Według Mindaugasa Lingė doradcy prezydent Dalii Grybauskaitė, spośród planowanych rządowych narzędzi w celu zwiększania konkurencji i pohamowania cen największe kontrowersje budzą tzw. kupony na zakup żywności.
„Mimo że „zapakowane” w nowoczesną elektroniczną formę, to są reliktem z czasów sowieckich. Czy to bony, czy specjalne sklepy czy zniżki dla niektórych grup obywateli – to sowiecka spuścizna” – powiedział Lingė we wtorkowym wywiadzie dla radia „Žinių radijas”.

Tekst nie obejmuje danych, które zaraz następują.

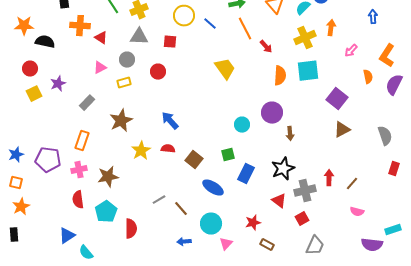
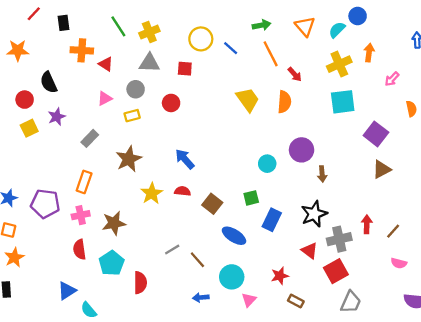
black semicircle: (45, 42) -> (49, 82), moved, turned -126
orange semicircle: (280, 76) -> (284, 102), moved
red square: (302, 219) -> (336, 271), size x1.5

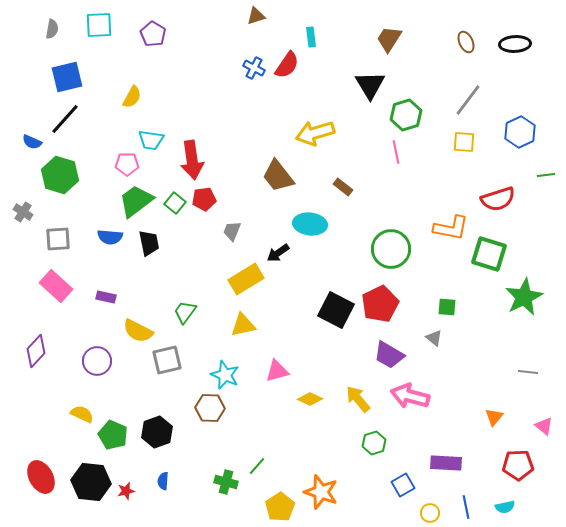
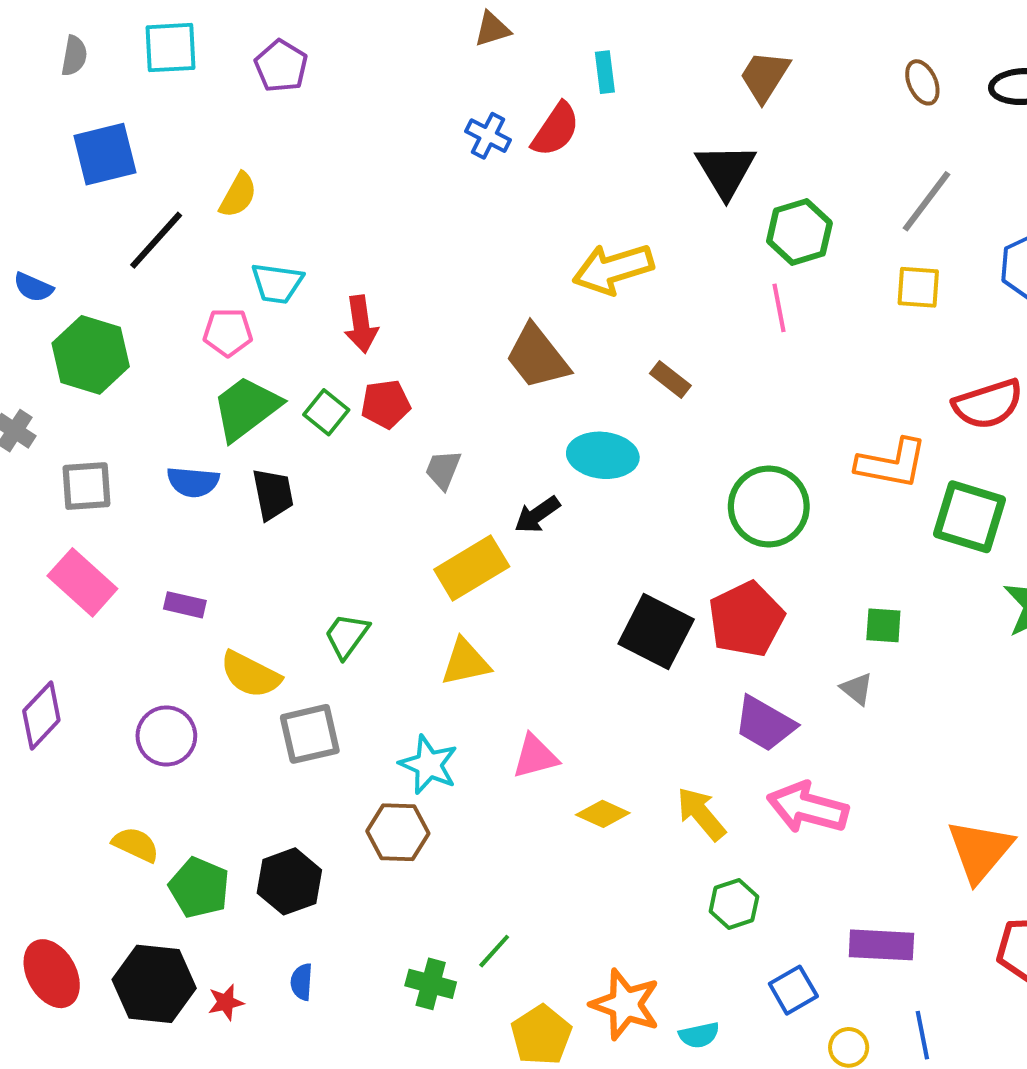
black line: (65, 119) -> (156, 240), moved
red arrow: (192, 160) -> (361, 324), size x0.7
orange triangle: (494, 417) -> (980, 851), size x1.8
cyan semicircle: (505, 507) -> (699, 1035), moved

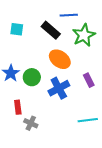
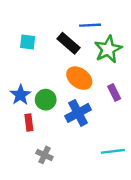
purple rectangle: (89, 80) -> (114, 92), moved
red rectangle: (18, 107) -> (29, 123), moved

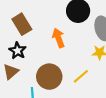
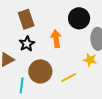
black star: (18, 51) -> (27, 44), moved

Dodał, że proponowane kupony żywnościowe nie przyczynią się do zmniejszenia cen artykułów spożywczych, dlatego należy dokładnie wskazać, czemu mają służyć. Według doradcy, proponowana inicjatywa dotyczy raczej wsparcia drobnego biznesu, małych gospodarstw rolnych, pomocy oddzielnym grupom społecznym.
W ubiegłą środę rząd zatwierdził, że w pierwszym etapie realizacji systemu kuponów żywnościowych wezmą udział tylko rodziny wychowujące dzieci w wieku przedszkolnym, ale bony będą przeznaczone tylko dla dzieci.
W sprawie tego systemu rząd będzie musiał zwrócić się jeszcze do Komisji Europejskiej. Premier Saulius Skvernelis jest zdania, że KE zatwierdzi proponowany pomysł kart na żywność, gdyż ma to zmniejszyć wykluczenie, wspierać rodziny i drobny biznes, promować zdrowe odżywianie się.
Jeśli projekt się sprawdzi, to w przyszłości bony żywnościowe byłyby dostępne dla wszystkich mieszkańców – w ciągu miesiąca osoba będzie mogła nabyć 3 karty, uprawniające do 20-procentowej zniżki na żywność. Wartość kuponu ma wynieść 10 euro, a zniżka – 2 euro.